**About this exercise:**
Your answer should consist of each line below that includes the word "правового".

[[ Extracted entries open ]]

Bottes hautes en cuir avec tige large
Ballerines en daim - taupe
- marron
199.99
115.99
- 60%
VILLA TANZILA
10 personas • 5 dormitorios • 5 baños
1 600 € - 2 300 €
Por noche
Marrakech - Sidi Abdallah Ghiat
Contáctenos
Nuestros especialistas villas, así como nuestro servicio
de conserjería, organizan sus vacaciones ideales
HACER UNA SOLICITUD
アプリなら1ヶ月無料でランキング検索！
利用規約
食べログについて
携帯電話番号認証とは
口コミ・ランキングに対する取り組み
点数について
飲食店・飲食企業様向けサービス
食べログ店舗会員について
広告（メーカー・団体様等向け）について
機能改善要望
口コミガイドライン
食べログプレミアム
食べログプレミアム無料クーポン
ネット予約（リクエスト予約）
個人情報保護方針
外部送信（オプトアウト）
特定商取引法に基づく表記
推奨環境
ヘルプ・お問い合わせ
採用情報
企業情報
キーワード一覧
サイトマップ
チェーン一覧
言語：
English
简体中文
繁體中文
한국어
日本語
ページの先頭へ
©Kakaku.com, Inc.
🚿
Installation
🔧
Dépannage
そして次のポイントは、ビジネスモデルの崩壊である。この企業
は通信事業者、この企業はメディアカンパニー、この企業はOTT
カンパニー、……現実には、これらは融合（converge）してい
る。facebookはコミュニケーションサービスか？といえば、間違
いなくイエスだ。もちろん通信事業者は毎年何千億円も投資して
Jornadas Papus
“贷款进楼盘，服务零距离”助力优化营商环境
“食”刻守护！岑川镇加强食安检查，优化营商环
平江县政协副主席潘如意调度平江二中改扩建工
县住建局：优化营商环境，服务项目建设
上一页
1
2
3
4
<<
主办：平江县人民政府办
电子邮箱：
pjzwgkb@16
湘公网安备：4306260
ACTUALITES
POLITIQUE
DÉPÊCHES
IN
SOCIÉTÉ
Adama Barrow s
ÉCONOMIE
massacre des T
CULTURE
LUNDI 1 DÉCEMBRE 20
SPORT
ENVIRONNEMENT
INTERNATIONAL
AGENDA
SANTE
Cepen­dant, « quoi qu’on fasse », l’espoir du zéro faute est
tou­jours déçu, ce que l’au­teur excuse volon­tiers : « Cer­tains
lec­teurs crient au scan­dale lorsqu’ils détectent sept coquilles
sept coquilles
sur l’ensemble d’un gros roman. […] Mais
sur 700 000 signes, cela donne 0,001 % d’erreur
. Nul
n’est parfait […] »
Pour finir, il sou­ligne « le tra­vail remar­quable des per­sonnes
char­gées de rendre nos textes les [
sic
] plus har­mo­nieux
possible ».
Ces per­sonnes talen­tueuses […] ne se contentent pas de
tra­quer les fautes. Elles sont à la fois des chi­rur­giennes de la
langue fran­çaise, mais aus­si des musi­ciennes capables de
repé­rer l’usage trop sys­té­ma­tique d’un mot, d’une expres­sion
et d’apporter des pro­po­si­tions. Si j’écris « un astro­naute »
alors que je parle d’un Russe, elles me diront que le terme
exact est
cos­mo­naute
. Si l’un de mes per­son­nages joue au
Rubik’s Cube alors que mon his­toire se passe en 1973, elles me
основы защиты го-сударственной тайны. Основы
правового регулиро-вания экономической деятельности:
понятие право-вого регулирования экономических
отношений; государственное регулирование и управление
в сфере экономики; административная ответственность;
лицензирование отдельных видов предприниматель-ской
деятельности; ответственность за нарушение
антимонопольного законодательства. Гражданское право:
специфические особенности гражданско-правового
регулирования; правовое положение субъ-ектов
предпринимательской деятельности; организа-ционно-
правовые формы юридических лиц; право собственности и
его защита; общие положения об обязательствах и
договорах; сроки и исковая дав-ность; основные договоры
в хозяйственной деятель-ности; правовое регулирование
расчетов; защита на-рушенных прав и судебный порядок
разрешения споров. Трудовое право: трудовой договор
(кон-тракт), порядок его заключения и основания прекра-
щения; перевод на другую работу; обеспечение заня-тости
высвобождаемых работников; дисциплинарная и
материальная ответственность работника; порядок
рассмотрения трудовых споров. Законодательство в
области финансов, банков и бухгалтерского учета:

[[ Extracted entries closed ]]

**Result of this task:**
правового регулиро-вания экономической деятельности:
специфические особенности гражданско-правового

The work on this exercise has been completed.